What the task requires: What is needed is an exact copy of the lines from the start of the records below through the line with "города 3 июня", without the pictures.

[Extracted records]
--------
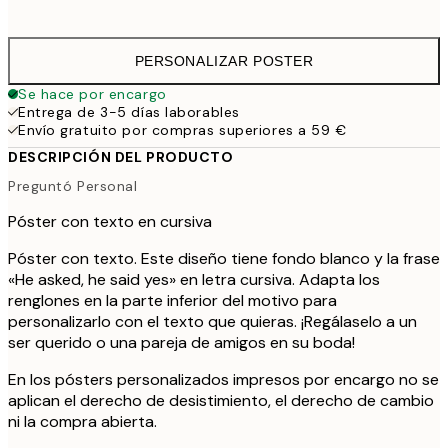
41,
PERSONALIZAR POSTER
Se hace por encargo
Entrega de 3-5 días laborables
Envío gratuito por compras superiores a 59 €
DESCRIPCIÓN DEL PRODUCTO
Preguntó Personal
Póster con texto en cursiva
Póster con texto. Este diseño tiene fondo blanco y la frase
«He asked, he said yes» en letra cursiva. Adapta los
renglones en la parte inferior del motivo para
personalizarlo con el texto que quieras. ¡Regálaselo a un
ser querido o una pareja de amigos en su boda!
En los pósters personalizados impresos por encargo no se
aplican el derecho de desistimiento, el derecho de cambio
ni la compra abierta.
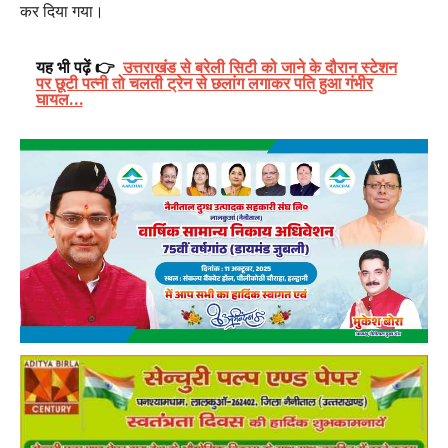
कर दिया गया।
यह भी पढ़ें 👉
उत्तराखंड से बरेली सिटी को जाने के दौरान स्टेशन
पर छूटी पत्नी तो चलती ट्रेन से छलांग लगाकर पति हुआ गंभीर
घायल…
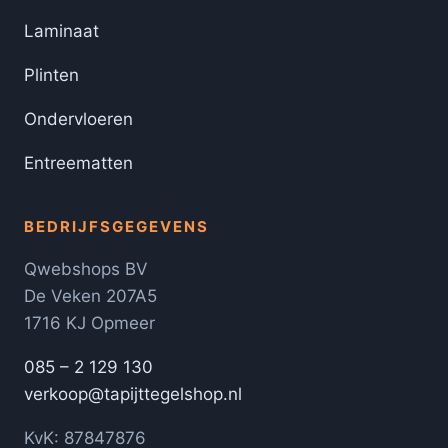
Laminaat
Plinten
Ondervloeren
Entreematten
BEDRIJFSGEGEVENS
Qwebshops BV
De Veken 207A5
1716 KJ Opmeer
085 – 2 129 130
verkoop@tapijttegelshop.nl
KvK: 87847876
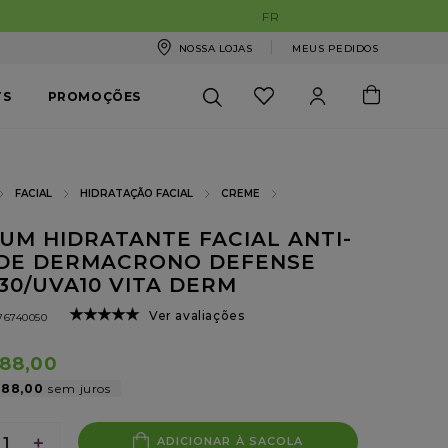
NOSSA LOJAS
MEUS PEDIDOS
TS
PROMOÇÕES
FACIAL
HIDRATAÇÃO FACIAL
CREME
UM HIDRATANTE FACIAL ANTI-
DE DERMACRONO DEFENSE
30/UVA10 VITA DERM
★
★
★
★
★
Ver avaliações
76740050
88
,
00
88
,
00
＋
ADICIONAR À SACOLA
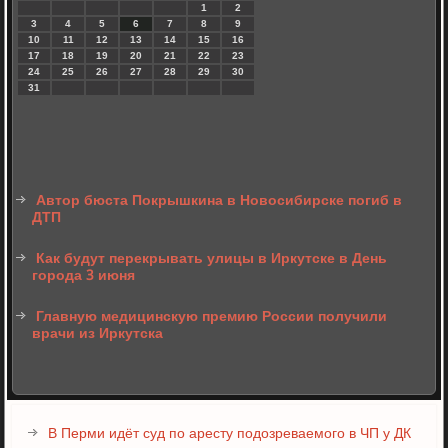
1
2
3
4
5
6
7
8
9
10
11
12
13
14
15
16
17
18
19
20
21
22
23
24
25
26
27
28
29
30
31
Автор бюста Покрышкина в Новосибирске погиб в
ДТП
Как будут перекрывать улицы в Иркутске в День
города 3 июня
Главную медицинскую премию России получили
врачи из Иркутска
В Перми идёт суд по аресту подозреваемого в ЧП у ДК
--------
Output of the exercise:
41,
PERSONALIZAR POSTER
Se hace por encargo
Entrega de 3-5 días laborables
Envío gratuito por compras superiores a 59 €
DESCRIPCIÓN DEL PRODUCTO
Preguntó Personal
Póster con texto en cursiva
Póster con texto. Este diseño tiene fondo blanco y la frase
«He asked, he said yes» en letra cursiva. Adapta los
renglones en la parte inferior del motivo para
personalizarlo con el texto que quieras. ¡Regálaselo a un
ser querido o una pareja de amigos en su boda!
En los pósters personalizados impresos por encargo no se
aplican el derecho de desistimiento, el derecho de cambio
ni la compra abierta.
कर दिया गया।
यह भी पढ़ें 👉
उत्तराखंड से बरेली सिटी को जाने के दौरान स्टेशन
पर छूटी पत्नी तो चलती ट्रेन से छलांग लगाकर पति हुआ गंभीर
घायल…
Laminaat
Plinten
Ondervloeren
Entreematten
BEDRIJFSGEGEVENS
Qwebshops BV
De Veken 207A5
1716 KJ Opmeer
085 – 2 129 130
verkoop@tapijttegelshop.nl
KvK: 87847876
NOSSA LOJAS
MEUS PEDIDOS
TS
PROMOÇÕES
FACIAL
HIDRATAÇÃO FACIAL
CREME
UM HIDRATANTE FACIAL ANTI-
DE DERMACRONO DEFENSE
30/UVA10 VITA DERM
★
★
★
★
★
Ver avaliações
76740050
88
,
00
88
,
00
＋
ADICIONAR À SACOLA
1
2
3
4
5
6
7
8
9
10
11
12
13
14
15
16
17
18
19
20
21
22
23
24
25
26
27
28
29
30
31
Автор бюста Покрышкина в Новосибирске погиб в
ДТП
Как будут перекрывать улицы в Иркутске в День
города 3 июня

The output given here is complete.